PETALING JAYA: Guan Chong Bhd will likely see a boost in its earnings next year if its proposed acquisition of a 25% stake in a cocoa processing, manufacturing and distribution company in Ivory Coast is finalised.
This is because the deal would provide the cocoa and chocolate confectionery company with quick access to additional grinding capacity and secure premium-quality cocoa beans with minimal incremental investment.
Guan Chong has announced that its subsidiary, GB Cocoa Singapore Pte Ltd, had signed a memorandum of understanding with with Ivory Coast’s Conseil du Cafe-Cacao (CCC) to acquire a 25% stake in Transcao Cote d’Ivoire (CI).
RHB Research is positive about the mutually beneficial venture, which would give Guan Chong quick access to additional capacity at minimal capital expenditure, helping it secure bean supply to capture the current robust market, while CCC would benefit from production efficiency and Guan Chong’s established international sales channel.
While information about the deal remained scarce at the moment as the final agreement was yet to be ironed out, RHB Research is optimistic about the positive impact from the deal.
“The venture is expected to be earnings accretive in 2025, given the minimal additional resources required as Guan Chong’s operations in Ivory Coast are in close proximity. “Investment quantum is likely to be below the 5% percentage ratio threshold,” RHB Research said in its report.
It noted that an established partnership with CCC – or Ivory Coast’s Coffee and Cocoa Council, the government body responsible for the regulation and development of the cocoa and coffee sectors – would also help Guan Chong secure the highly sought-after quality beans from Ivory Coast, especially the European Union (EU) Deforestation Regulation (EUDR)-compliant beans.
The EUDR will come into effect on Dec 30, 2024, with a potential 12-month phasing-in period. RHB Research maintained its “buy” call on Guan Chong with an unchanged target price of RM5.10 a share.

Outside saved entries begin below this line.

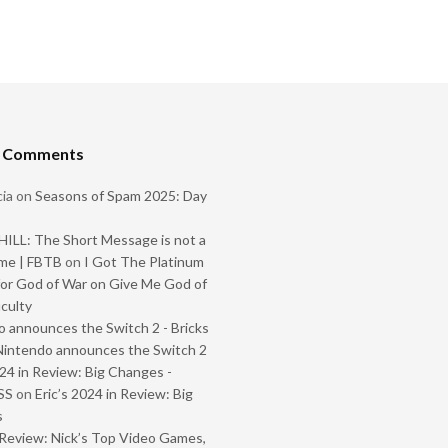
t Comments
ia
on
Seasons of Spam 2025: Day
ILL: The Short Message is not a
me | FBTB
on
I Got The Platinum
or God of War on Give Me God of
iculty
 announces the Switch 2 - Bricks
Nintendo announces the Switch 2
024 in Review: Big Changes -
SS
on
Eric’s 2024 in Review: Big
s
Review: Nick’s Top Video Games,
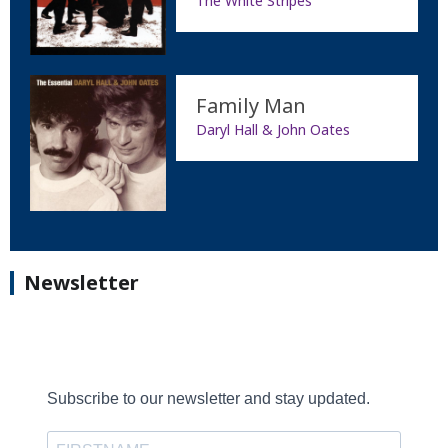
The White Stripes
Family Man
Daryl Hall & John Oates
Newsletter
Subscribe to our newsletter and stay updated.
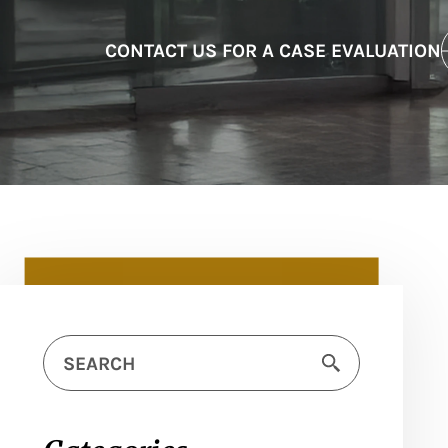
CONTACT US FOR A CASE EVALUATION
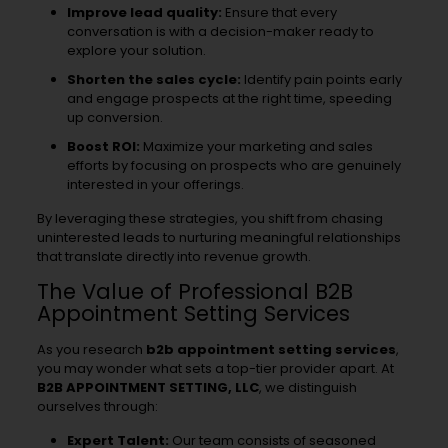
Improve lead quality:
Ensure that every
conversation is with a decision-maker ready to
explore your solution.
Shorten the sales cycle:
Identify pain points early
and engage prospects at the right time, speeding
up conversion.
Boost ROI:
Maximize your marketing and sales
efforts by focusing on prospects who are genuinely
interested in your offerings.
By leveraging these strategies, you shift from chasing
uninterested leads to nurturing meaningful relationships
that translate directly into revenue growth.
The Value of Professional B2B
Appointment Setting Services
As you research
b2b appointment setting services
,
you may wonder what sets a top-tier provider apart. At
B2B APPOINTMENT SETTING, LLC
, we distinguish
ourselves through:
Expert Talent:
Our team consists of seasoned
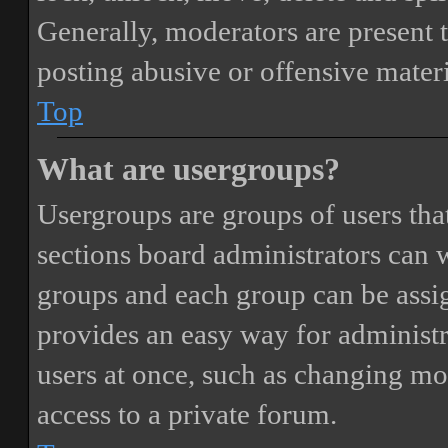
Generally, moderators are present 
posting abusive or offensive materi
Top
What are usergroups?
Usergroups are groups of users th
sections board administrators can 
groups and each group can be assi
provides an easy way for administ
users at once, such as changing mo
access to a private forum.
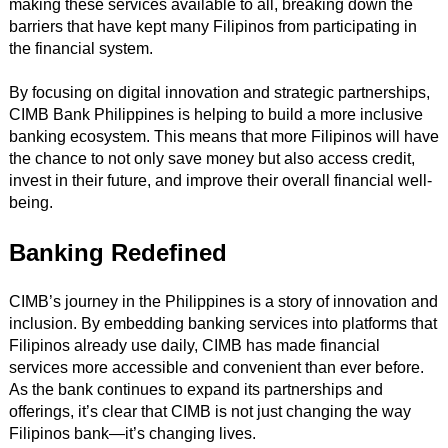
making these services available to all, breaking down the
barriers that have kept many Filipinos from participating in
the financial system.
By focusing on digital innovation and strategic partnerships,
CIMB Bank Philippines is helping to build a more inclusive
banking ecosystem. This means that more Filipinos will have
the chance to not only save money but also access credit,
invest in their future, and improve their overall financial well-
being.
Banking Redefined
CIMB’s journey in the Philippines is a story of innovation and
inclusion. By embedding banking services into platforms that
Filipinos already use daily, CIMB has made financial
services more accessible and convenient than ever before.
As the bank continues to expand its partnerships and
offerings, it’s clear that CIMB is not just changing the way
Filipinos bank—it’s changing lives.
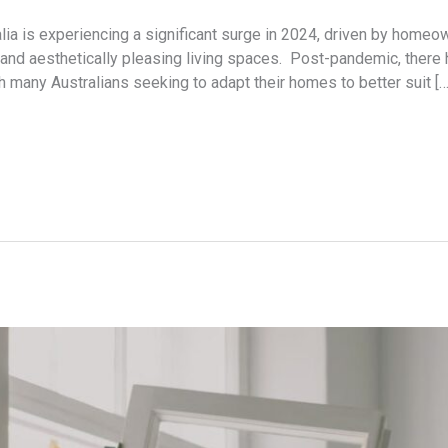
lia is experiencing a significant surge in 2024, driven by homeo
, and aesthetically pleasing living spaces. Post-pandemic, there
many Australians seeking to adapt their homes to better suit […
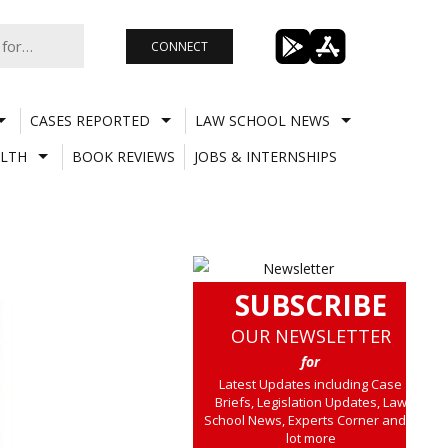
CONNECT
CASES REPORTED
LAW SCHOOL NEWS
LTH
BOOK REVIEWS
JOBS & INTERNSHIPS
SUBSCRIBE
OUR NEWSLETTER
for
Latest Updates including Case
Briefs, Legislation Updates, Law
School News, Experts Corner and a
lot more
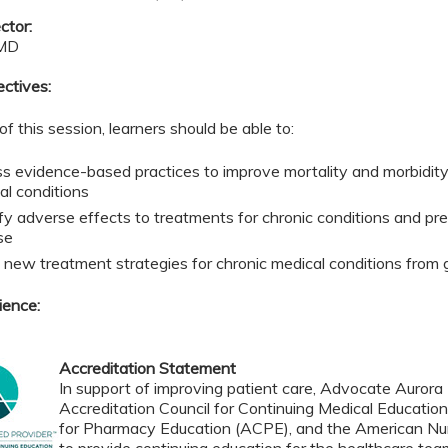
ctor:
 MD
ectives:
of this session, learners should be able to:
s evidence-based practices to improve mortality and morbidit
al conditions
ify adverse effects to treatments for chronic conditions and pre
se
 new treatment strategies for chronic medical conditions from 
ience:
Accreditation Statement
In support of improving patient care, Advocate Aurora H
Accreditation Council for Continuing Medical Educatio
for Pharmacy Education (ACPE), and the American Nur
to provide continuing education for the healthcare tea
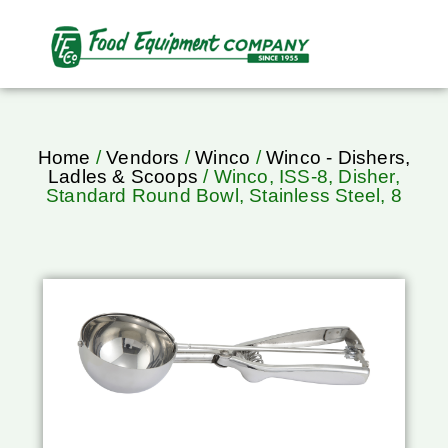
Home
/
Vendors
/
Winco
/
Winco - Dishers,
Ladles & Scoops
/ Winco, ISS-8, Disher,
Standard Round Bowl, Stainless Steel, 8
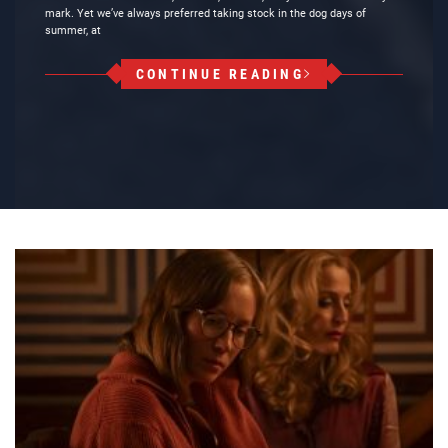
mark. Yet we’ve always preferred taking stock in the dog days of
summer, at
CONTINUE READING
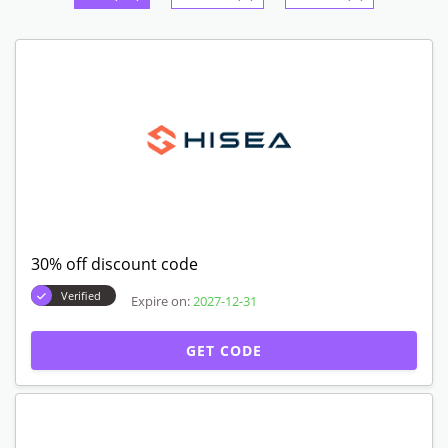
30% off discount code
Verified
Expire on:
2027-12-31
GET CODE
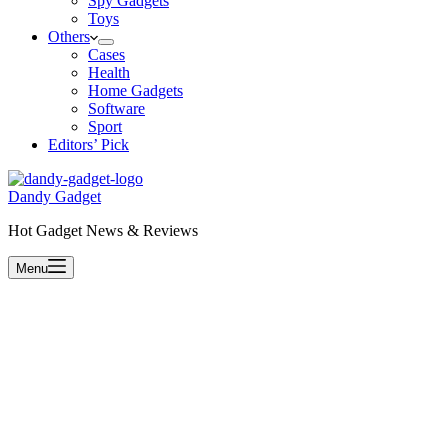
Spy Gadgets
Toys
Others
Cases
Health
Home Gadgets
Software
Sport
Editors’ Pick
Dandy Gadget
Hot Gadget News & Reviews
Menu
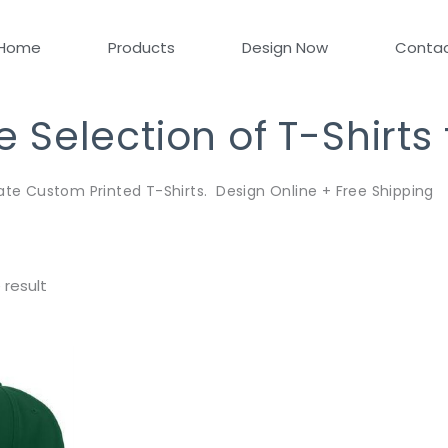
Home
Products
Design Now
Conta
Selection of T-Shirts
ate Custom Printed T-Shirts. Design Online + Free Shipping
 result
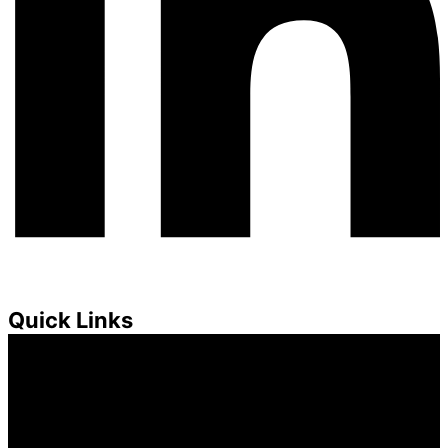
Quick Links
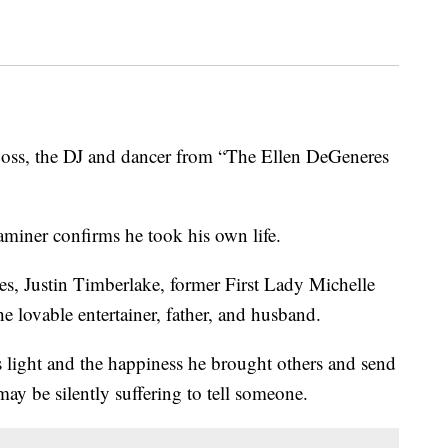
, the DJ and dancer from “The Ellen DeGeneres
iner confirms he took his own life.
es, Justin Timberlake, former First Lady Michelle
 lovable entertainer, father, and husband.
s light and the happiness he brought others and send
ay be silently suffering to tell someone.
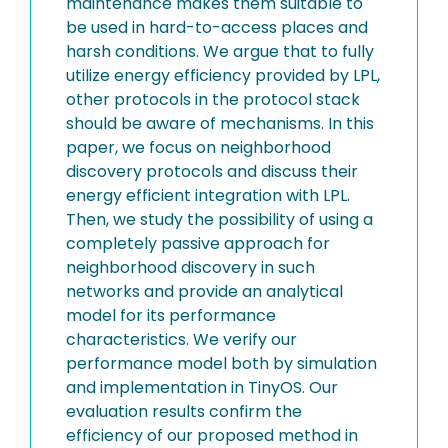
maintenance makes them suitable to
be used in hard-to-access places and
harsh conditions. We argue that to fully
utilize energy efficiency provided by LPL,
other protocols in the protocol stack
should be aware of mechanisms. In this
paper, we focus on neighborhood
discovery protocols and discuss their
energy efficient integration with LPL.
Then, we study the possibility of using a
completely passive approach for
neighborhood discovery in such
networks and provide an analytical
model for its performance
characteristics. We verify our
performance model both by simulation
and implementation in TinyOS. Our
evaluation results confirm the
efficiency of our proposed method in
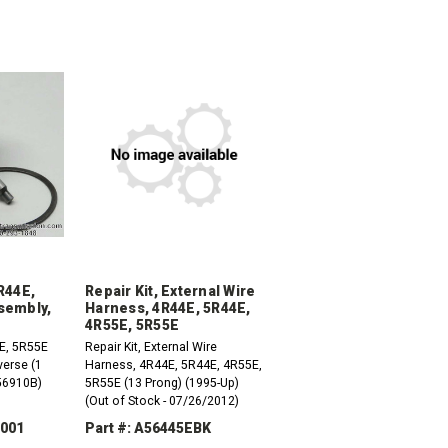
R44E,
Repair Kit, External Wire
sembly,
Harness, 4R44E, 5R44E,
4R55E, 5R55E
E, 5R55E
Repair Kit, External Wire
erse (1
Harness, 4R44E, 5R44E, 4R55E,
56910B)
5R55E (13 Prong) (1995-Up)
(Out of Stock - 07/26/2012)
-001
Part #: A56445EBK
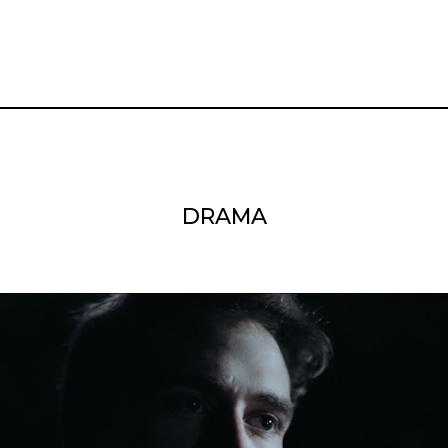
DRAMA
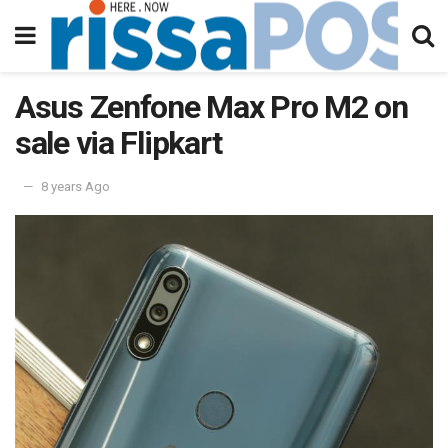
Asus Zenfone Max Pro M2 on
sale via Flipkart
8 years Ago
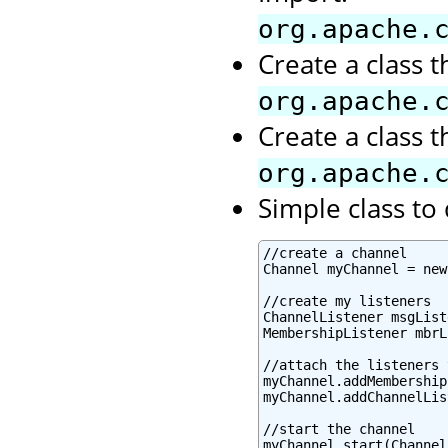
org.apache.
Create a class 
org.apache.
Create a class 
org.apache.
Simple class t
//create a channel

Channel myChannel = new
//create my listeners

ChannelListener msgList
MembershipListener mbrL
//attach the listeners 
myChannel.addMembership
myChannel.addChannelLis
//start the channel

myChannel.start(Channel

“Current robust cocoa market conditions are anticipated to continue in view of the ongoing supply shortage and sustained strong demand, resulting in the prolonged elevated combined ratio.
“We believe these will catalyse Guan Chong’s earnings growth at least in the next year, given the forward selling mechanism,” it explained.
“Furthermore, there could be a structural change that may extend the elevated combined ratio. This is due to the new normal in the operating environment of supply shortage, additional hedging and holding costs, as well as the heightened risk premium (volatility) that grinders have to undertake,” it added.
Further upside could stem from production growth in its Ivory Coast and UK plants, as well as the new proposed joint venture with CCC, RHB Research noted.